From the listing below, please restate exactly the lines beginning at the one with "anche nelle infrastrutture" and ending at the one with "Sans engagement – Propriété totale –", both included, and skip the pictures.

------ Input data

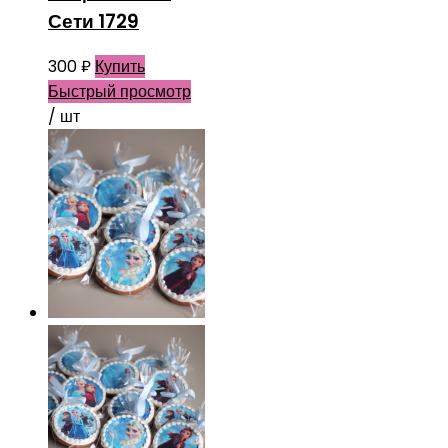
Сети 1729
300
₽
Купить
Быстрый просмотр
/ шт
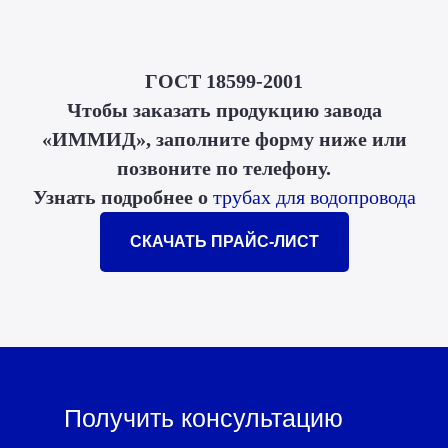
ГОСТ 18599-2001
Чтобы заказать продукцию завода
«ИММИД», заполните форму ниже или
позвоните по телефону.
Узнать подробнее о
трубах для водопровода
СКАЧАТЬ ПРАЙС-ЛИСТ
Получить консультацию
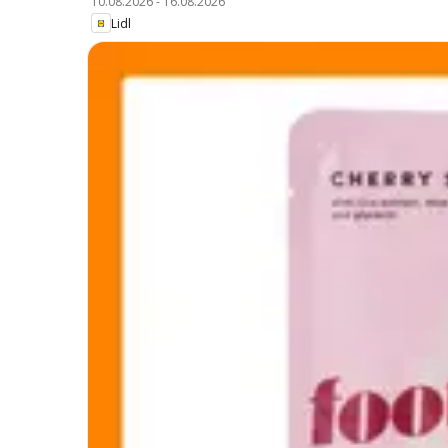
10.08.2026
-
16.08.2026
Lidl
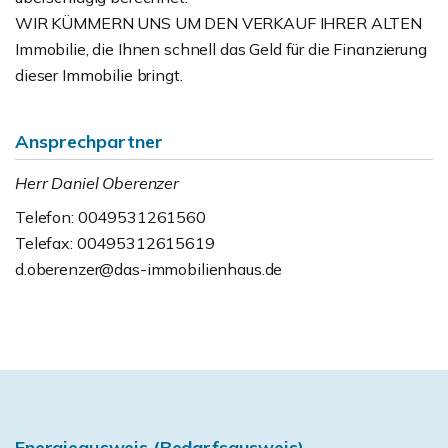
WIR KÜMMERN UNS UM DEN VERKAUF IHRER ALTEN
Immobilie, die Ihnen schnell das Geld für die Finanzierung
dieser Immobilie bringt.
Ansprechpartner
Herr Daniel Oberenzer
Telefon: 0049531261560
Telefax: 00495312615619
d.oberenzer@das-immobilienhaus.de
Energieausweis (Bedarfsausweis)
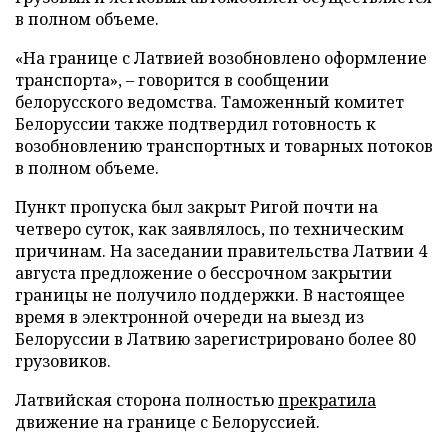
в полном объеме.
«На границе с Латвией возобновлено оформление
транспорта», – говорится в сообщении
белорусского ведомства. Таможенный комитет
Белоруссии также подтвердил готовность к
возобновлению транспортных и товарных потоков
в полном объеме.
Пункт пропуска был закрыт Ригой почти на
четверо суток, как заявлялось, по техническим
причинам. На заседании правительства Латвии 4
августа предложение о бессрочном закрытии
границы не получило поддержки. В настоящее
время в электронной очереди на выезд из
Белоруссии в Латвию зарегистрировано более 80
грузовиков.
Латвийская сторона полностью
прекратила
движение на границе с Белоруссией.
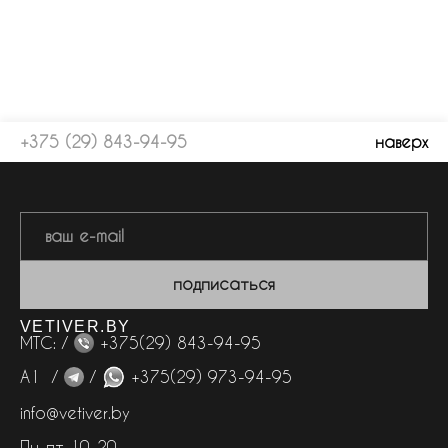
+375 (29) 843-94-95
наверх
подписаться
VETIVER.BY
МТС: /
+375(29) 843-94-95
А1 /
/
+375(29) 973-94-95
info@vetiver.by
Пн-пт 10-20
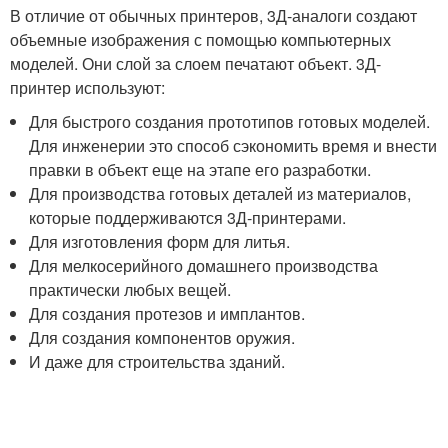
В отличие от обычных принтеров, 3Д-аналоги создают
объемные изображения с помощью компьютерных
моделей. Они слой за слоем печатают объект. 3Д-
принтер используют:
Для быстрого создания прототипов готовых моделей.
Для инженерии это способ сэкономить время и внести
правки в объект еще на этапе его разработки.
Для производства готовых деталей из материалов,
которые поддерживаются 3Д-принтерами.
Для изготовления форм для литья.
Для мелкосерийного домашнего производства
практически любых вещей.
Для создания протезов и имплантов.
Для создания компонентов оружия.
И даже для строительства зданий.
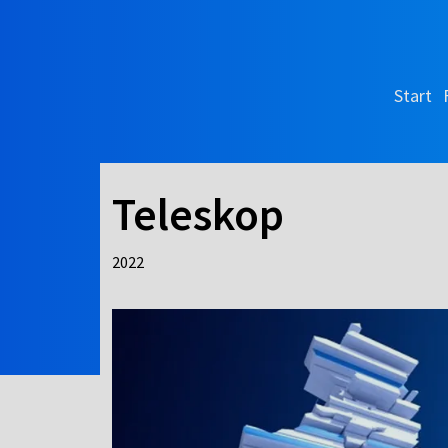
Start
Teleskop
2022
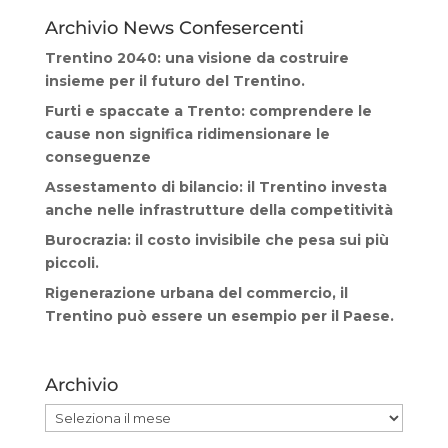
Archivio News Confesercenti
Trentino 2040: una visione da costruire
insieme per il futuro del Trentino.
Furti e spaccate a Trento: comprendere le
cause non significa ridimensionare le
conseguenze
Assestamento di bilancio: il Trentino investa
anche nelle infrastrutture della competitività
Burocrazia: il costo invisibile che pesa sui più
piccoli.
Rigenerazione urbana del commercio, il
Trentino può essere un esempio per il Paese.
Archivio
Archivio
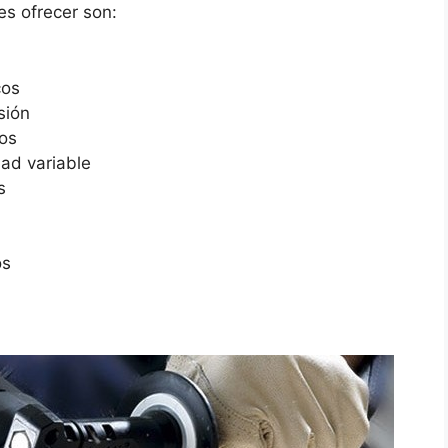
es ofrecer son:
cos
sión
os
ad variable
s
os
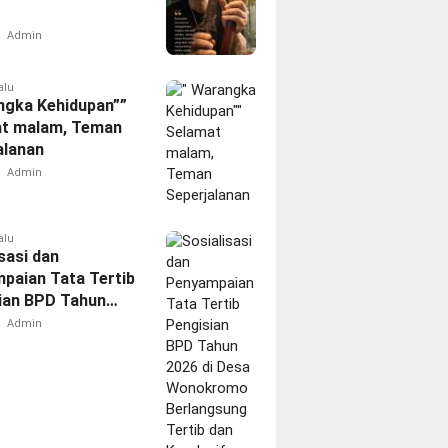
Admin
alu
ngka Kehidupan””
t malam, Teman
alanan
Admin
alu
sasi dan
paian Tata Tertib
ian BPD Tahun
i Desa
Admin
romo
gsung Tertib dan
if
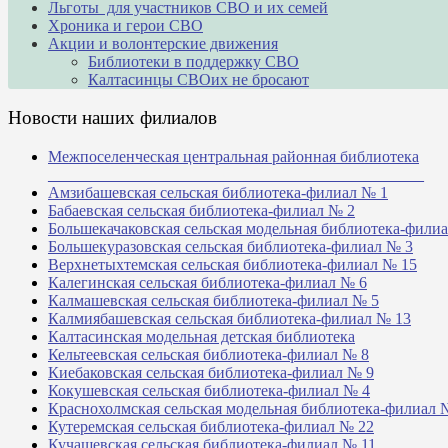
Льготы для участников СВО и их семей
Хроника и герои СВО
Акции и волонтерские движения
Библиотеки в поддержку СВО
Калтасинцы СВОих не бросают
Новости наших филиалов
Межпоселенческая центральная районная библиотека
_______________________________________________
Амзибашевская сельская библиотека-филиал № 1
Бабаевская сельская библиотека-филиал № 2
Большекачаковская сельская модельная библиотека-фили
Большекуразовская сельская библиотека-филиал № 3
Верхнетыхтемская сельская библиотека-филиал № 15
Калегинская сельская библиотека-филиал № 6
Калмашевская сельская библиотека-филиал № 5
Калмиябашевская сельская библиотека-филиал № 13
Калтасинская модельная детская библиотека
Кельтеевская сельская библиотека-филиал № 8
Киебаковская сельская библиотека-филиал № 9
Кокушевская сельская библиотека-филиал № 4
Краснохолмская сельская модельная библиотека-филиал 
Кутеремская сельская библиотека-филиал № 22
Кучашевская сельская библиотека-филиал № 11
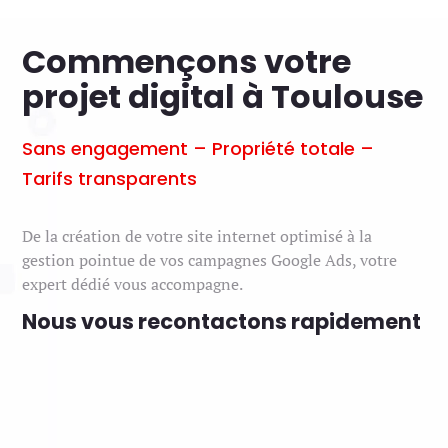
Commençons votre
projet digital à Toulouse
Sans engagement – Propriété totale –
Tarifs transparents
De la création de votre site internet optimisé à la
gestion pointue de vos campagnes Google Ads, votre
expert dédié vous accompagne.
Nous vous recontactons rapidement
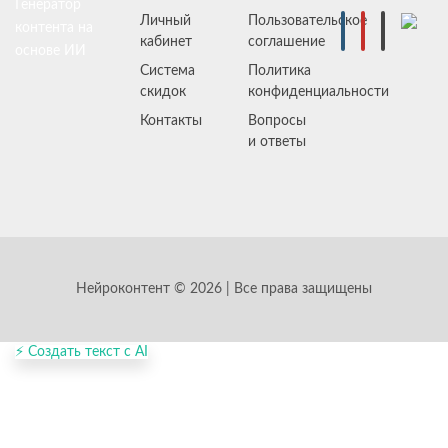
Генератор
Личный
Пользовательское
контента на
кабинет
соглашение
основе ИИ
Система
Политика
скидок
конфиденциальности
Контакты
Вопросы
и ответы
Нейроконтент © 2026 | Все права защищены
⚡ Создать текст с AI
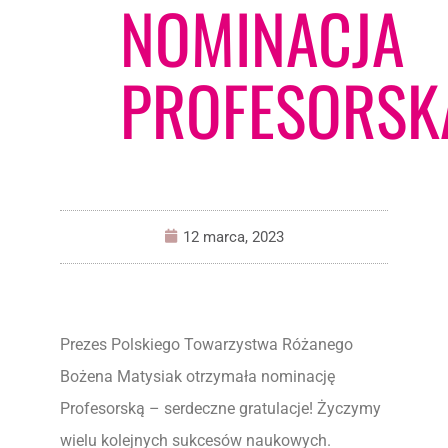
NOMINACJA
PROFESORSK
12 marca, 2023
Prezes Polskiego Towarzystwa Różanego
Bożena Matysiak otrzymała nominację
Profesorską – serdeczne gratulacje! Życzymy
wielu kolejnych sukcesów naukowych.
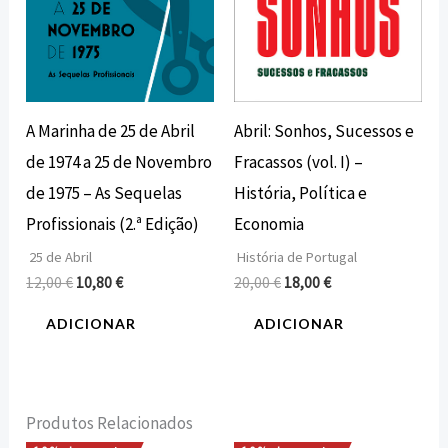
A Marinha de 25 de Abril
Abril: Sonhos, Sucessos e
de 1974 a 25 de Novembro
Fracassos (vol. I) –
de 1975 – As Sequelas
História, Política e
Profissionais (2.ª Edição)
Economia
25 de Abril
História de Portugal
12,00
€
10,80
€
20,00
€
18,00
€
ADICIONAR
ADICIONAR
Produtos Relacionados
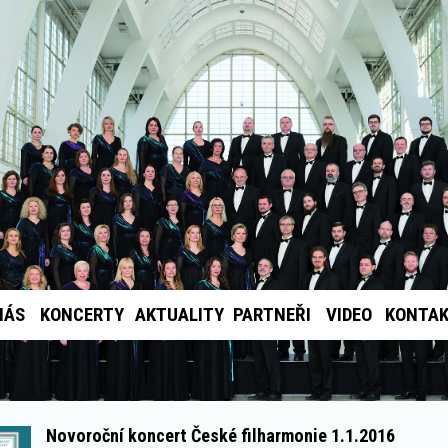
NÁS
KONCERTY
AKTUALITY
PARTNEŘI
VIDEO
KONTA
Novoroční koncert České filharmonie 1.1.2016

------------

Exercise solution:
anche nelle infrastrutture della competitività
Burocrazia: il costo invisibile che pesa sui più
piccoli.
Rigenerazione urbana del commercio, il
Trentino può essere un esempio per il Paese.
Archivio
Archivio
es ofrecer son:
cos
sión
os
ad variable
s
os
Admin
alu
ngka Kehidupan””
t malam, Teman
alanan
Admin
alu
sasi dan
paian Tata Tertib
ian BPD Tahun
i Desa
Admin
romo
gsung Tertib dan
if
Льготы для участников СВО и их семей
Хроника и герои СВО
Акции и волонтерские движения
Библиотеки в поддержку СВО
Калтасинцы СВОих не бросают
Новости наших филиалов
Межпоселенческая центральная районная библиотека
_______________________________________________
Амзибашевская сельская библиотека-филиал № 1
Бабаевская сельская библиотека-филиал № 2
Большекачаковская сельская модельная библиотека-фили
Большекуразовская сельская библиотека-филиал № 3
Верхнетыхтемская сельская библиотека-филиал № 15
Калегинская сельская библиотека-филиал № 6
Калмашевская сельская библиотека-филиал № 5
Калмиябашевская сельская библиотека-филиал № 13
Калтасинская модельная детская библиотека
Кельтеевская сельская библиотека-филиал № 8
Киебаковская сельская библиотека-филиал № 9
Кокушевская сельская библиотека-филиал № 4
Краснохолмская сельская модельная библиотека-филиал 
Кутеремская сельская библиотека-филиал № 22
Кучашевская сельская библиотека-филиал № 11
Commençons votre
projet digital à Toulouse
Sans engagement – Propriété totale –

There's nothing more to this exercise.